• Task details
If a line appears in the data below, it must appear in your answer exactly as given.

• Task data
===

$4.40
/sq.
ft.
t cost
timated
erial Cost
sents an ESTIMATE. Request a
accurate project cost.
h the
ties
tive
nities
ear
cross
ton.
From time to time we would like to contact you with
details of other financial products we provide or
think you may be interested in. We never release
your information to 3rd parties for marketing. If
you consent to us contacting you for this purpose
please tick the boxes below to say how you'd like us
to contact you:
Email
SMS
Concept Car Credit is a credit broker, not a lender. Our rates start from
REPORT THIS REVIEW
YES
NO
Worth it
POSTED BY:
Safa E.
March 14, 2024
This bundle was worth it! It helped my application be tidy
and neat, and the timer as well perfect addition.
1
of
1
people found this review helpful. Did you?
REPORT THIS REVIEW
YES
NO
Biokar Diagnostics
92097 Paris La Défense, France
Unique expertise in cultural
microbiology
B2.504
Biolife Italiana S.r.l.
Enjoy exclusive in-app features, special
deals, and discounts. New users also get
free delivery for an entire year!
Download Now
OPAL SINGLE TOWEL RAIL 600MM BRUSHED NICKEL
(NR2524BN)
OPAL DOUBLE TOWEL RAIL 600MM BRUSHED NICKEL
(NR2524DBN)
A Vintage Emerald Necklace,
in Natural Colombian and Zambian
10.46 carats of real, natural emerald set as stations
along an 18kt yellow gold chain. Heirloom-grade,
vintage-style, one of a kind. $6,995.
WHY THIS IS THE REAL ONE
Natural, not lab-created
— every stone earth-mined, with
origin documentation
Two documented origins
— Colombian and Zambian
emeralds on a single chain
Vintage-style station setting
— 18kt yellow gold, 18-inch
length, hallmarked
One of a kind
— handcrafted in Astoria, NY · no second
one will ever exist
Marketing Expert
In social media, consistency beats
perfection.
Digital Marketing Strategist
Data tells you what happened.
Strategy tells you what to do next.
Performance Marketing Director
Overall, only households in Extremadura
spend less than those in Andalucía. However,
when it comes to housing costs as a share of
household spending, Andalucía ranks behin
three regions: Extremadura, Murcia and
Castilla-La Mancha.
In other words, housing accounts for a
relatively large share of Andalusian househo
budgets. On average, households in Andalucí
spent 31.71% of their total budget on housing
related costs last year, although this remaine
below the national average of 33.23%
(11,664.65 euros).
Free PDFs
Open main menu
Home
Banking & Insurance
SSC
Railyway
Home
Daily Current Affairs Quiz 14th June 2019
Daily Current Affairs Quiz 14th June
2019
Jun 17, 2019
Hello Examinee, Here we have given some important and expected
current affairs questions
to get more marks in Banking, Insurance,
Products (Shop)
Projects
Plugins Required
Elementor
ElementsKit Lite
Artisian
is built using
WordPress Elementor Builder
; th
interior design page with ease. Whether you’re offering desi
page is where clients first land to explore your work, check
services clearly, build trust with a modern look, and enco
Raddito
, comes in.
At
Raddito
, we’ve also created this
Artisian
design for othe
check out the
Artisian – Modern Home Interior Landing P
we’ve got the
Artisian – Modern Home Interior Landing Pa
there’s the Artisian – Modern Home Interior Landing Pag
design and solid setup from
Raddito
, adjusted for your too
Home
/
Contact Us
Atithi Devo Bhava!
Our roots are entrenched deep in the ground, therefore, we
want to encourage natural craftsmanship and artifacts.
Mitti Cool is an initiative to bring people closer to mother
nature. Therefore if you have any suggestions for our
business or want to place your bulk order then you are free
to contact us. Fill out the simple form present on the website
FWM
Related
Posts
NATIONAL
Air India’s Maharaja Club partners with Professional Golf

===

• Problem solution
$4.40
/sq.
ft.
t cost
timated
erial Cost
sents an ESTIMATE. Request a
accurate project cost.
h the
ties
tive
nities
ear
cross
ton.
From time to time we would like to contact you with
details of other financial products we provide or
think you may be interested in. We never release
your information to 3rd parties for marketing. If
you consent to us contacting you for this purpose
please tick the boxes below to say how you'd like us
to contact you:
Email
SMS
Concept Car Credit is a credit broker, not a lender. Our rates start from
REPORT THIS REVIEW
YES
NO
Worth it
POSTED BY:
Safa E.
March 14, 2024
This bundle was worth it! It helped my application be tidy
and neat, and the timer as well perfect addition.
1
of
1
people found this review helpful. Did you?
REPORT THIS REVIEW
YES
NO
Biokar Diagnostics
92097 Paris La Défense, France
Unique expertise in cultural
microbiology
B2.504
Biolife Italiana S.r.l.
Enjoy exclusive in-app features, special
deals, and discounts. New users also get
free delivery for an entire year!
Download Now
OPAL SINGLE TOWEL RAIL 600MM BRUSHED NICKEL
(NR2524BN)
OPAL DOUBLE TOWEL RAIL 600MM BRUSHED NICKEL
(NR2524DBN)
A Vintage Emerald Necklace,
in Natural Colombian and Zambian
10.46 carats of real, natural emerald set as stations
along an 18kt yellow gold chain. Heirloom-grade,
vintage-style, one of a kind. $6,995.
WHY THIS IS THE REAL ONE
Natural, not lab-created
— every stone earth-mined, with
origin documentation
Two documented origins
— Colombian and Zambian
emeralds on a single chain
Vintage-style station setting
— 18kt yellow gold, 18-inch
length, hallmarked
One of a kind
— handcrafted in Astoria, NY · no second
one will ever exist
Marketing Expert
In social media, consistency beats
perfection.
Digital Marketing Strategist
Data tells you what happened.
Strategy tells you what to do next.
Performance Marketing Director
Overall, only households in Extremadura
spend less than those in Andalucía. However,
when it comes to housing costs as a share of
household spending, Andalucía ranks behin
three regions: Extremadura, Murcia and
Castilla-La Mancha.
In other words, housing accounts for a
relatively large share of Andalusian househo
budgets. On average, households in Andalucí
spent 31.71% of their total budget on housing
related costs last year, although this remaine
below the national average of 33.23%
(11,664.65 euros).
Free PDFs
Open main menu
Home
Banking & Insurance
SSC
Railyway
Home
Daily Current Affairs Quiz 14th June 2019
Daily Current Affairs Quiz 14th June
2019
Jun 17, 2019
Hello Examinee, Here we have given some important and expected
current affairs questions
to get more marks in Banking, Insurance,
Products (Shop)
Projects
Plugins Required
Elementor
ElementsKit Lite
Artisian
is built using
WordPress Elementor Builder
; th
interior design page with ease. Whether you’re offering desi
page is where clients first land to explore your work, check
services clearly, build trust with a modern look, and enco
Raddito
, comes in.
At
Raddito
, we’ve also created this
Artisian
design for othe
check out the
Artisian – Modern Home Interior Landing P
we’ve got the
Artisian – Modern Home Interior Landing Pa
there’s the Artisian – Modern Home Interior Landing Pag
design and solid setup from
Raddito
, adjusted for your too
Home
/
Contact Us
Atithi Devo Bhava!
Our roots are entrenched deep in the ground, therefore, we
want to encourage natural craftsmanship and artifacts.
Mitti Cool is an initiative to bring people closer to mother
nature. Therefore if you have any suggestions for our
business or want to place your bulk order then you are free
to contact us. Fill out the simple form present on the website
FWM
Related
Posts
NATIONAL
Air India’s Maharaja Club partners with Professional Golf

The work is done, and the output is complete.